On connaît bien sûr la chanson par sa version de La Bottine souriante. L’histoire veut que le violoneux qui l’a apprise au groupe la tenait de sa mère, elle-même ayant retracé les origines de la chanson jusqu’en Bretagne. Comme réaffirmant cette matrilinéarité originelle, la reprise des paroles de La ziguezon par la mégastar de la pop apporte un souffle féministe à la chanson traditionnelle. Les paroles originales sont emblématiques des chansons à répondre: une belle se retrouve en fâcheuse posture («la fontaine est profonde / j’me suis coulé à fond»), elle est secourue par un homme («par icitte il lui passe / trois cavaliers barons») qui espère des faveurs sexuelles en retour («que m’donneriez-vous belle / si j’vous tirais du fond»), mais la femme, après avoir profité du service («tirez, tirez dit-elle / après ça nous verrons»), s’enfuit («quand la belle fut à terre / se sauve à la maison»).

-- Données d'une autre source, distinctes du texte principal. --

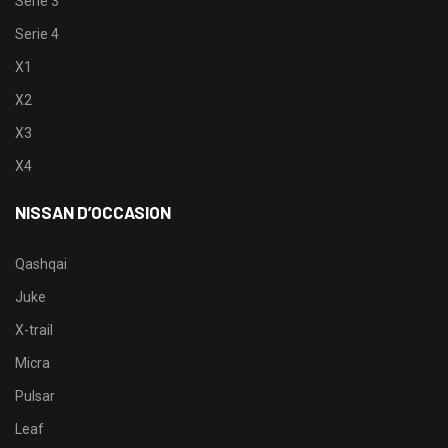
Serie 3
Serie 4
X1
X2
X3
X4
NISSAN D’OCCASION
Qashqai
Juke
X-trail
Micra
Pulsar
Leaf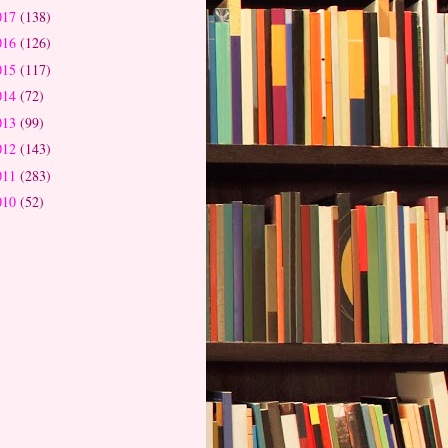
017
(138)
016
(126)
015
(117)
014
(72)
013
(99)
012
(143)
011
(283)
010
(52)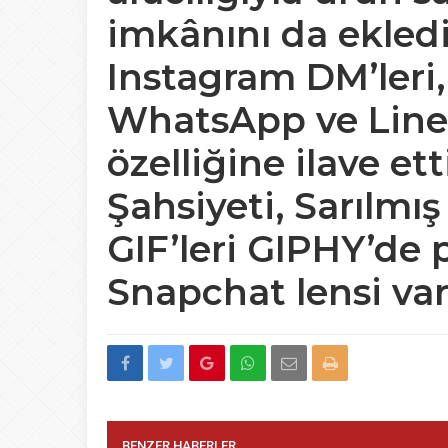
imkânını da ekledi
Instagram DM’leri
WhatsApp ve Line 
özelliğine ilave et
Şahsiyeti, Sarılmış
GIF’leri GIPHY’de 
Snapchat lensi va
BENZER HABERLER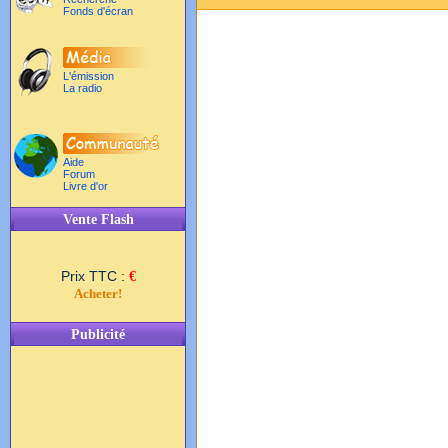
Fonds d'écran
L'émission
La radio
Aide
Forum
Livre d'or
Vente Flash
Prix TTC :
€
Acheter!
Publicité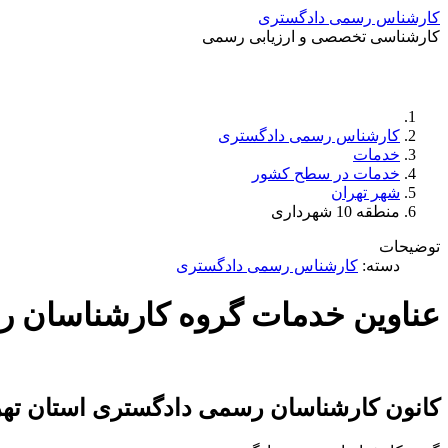
کارشناس رسمی دادگستری
کارشناسی تخصصی و ارزیابی رسمی
کارشناس رسمی دادگستری
خدمات
خدمات در سطح کشور
شهر تهران
منطقه 10 شهرداری
توضیحات
دسته:
کارشناس رسمی دادگستری
عناوین خدمات گروه کارشناسان ر
کانون کارشناسان رسمی دادگستری استان ته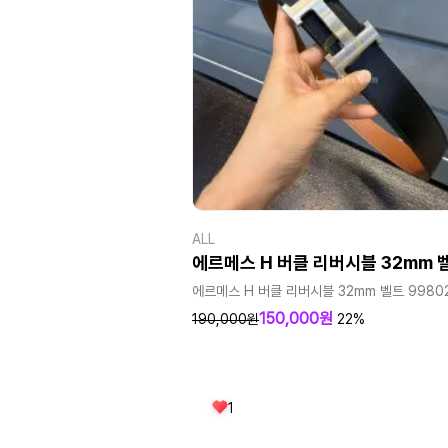
ALL
에르메스 H 버클 리버시블 32mm 
에르메스 H 버클 리버시블 32mm 벨트 9980
150,000원
190,000원
22%
1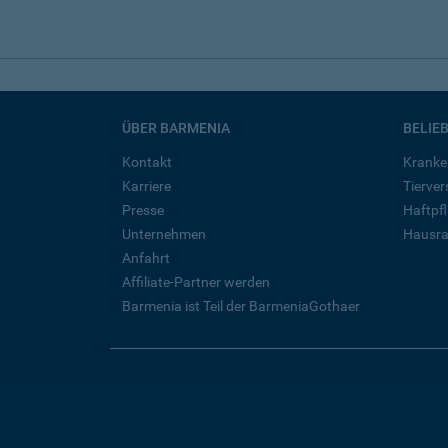
ÜBER BARMENIA
BELIE
Kontakt
Kranke
Karriere
Tierve
Presse
Haftpfl
Unternehmen
Hausra
Anfahrt
Affiliate-Partner werden
Barmenia ist Teil der BarmeniaGothaer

Sur cet arc narratif simple et connu, un «p’tit porte-clefs tout rouillé gaiement» ajoute une couche de mystère: est-il terni parce que la belle est restée longtemps dans le puits – auquel cas, a-t-on affaire à une histoire de morts et de fantômes? Un tel univers fantastique permettrait-il d’expliquer «la bottine [qui] rigolait haha»? Ces énigmes profondes comme un puits sont laissées de côté sur le titre Rusty Ring, qui met plutôt en lumière les rôles genrés et travaille à leur subversion.
Grappillant parmi les éléments les plus porteurs de la chanson originale, Rusty Ring navigue habilement entre la traduction libre et la réappropriation féministe, et réussit à souligner ce qui pouvait passer inaperçu dans La ziguezon, soit l’opposition entre agentivité féministe et prédation misogyne. Les scansions rythmées du refrain restent fatalement en tête – «girl up, girl down / girl girl girl woman / woman woman woman too » – et sont appuyées par des percussions caribéennes dont le traitement sonore n’est pas sans rappeler les cuillères de bois des veillées d’antan, réintégrées ici dans une créolisation rafraîchissante plutôt que dans leurs poussiéreuses habitudes. Le premier tiers de la pièce, chantée à la première personne («the well was deep / I fell deeper still»), échappe à la lourdeur en s’appuyant sur des claviers cristallins tout droit sortis des dance hits des années 1990. Puis les rythmes disco saccadés qui traversent le reste de Renaissance s’accompagnent des seules voix d’hommes qu’on entend sur l’album, presque des échos, qui revêtent dans le contexte une aura menaçante («Ziguezon / Ziguezon / Ziguezon / Ziguezon»).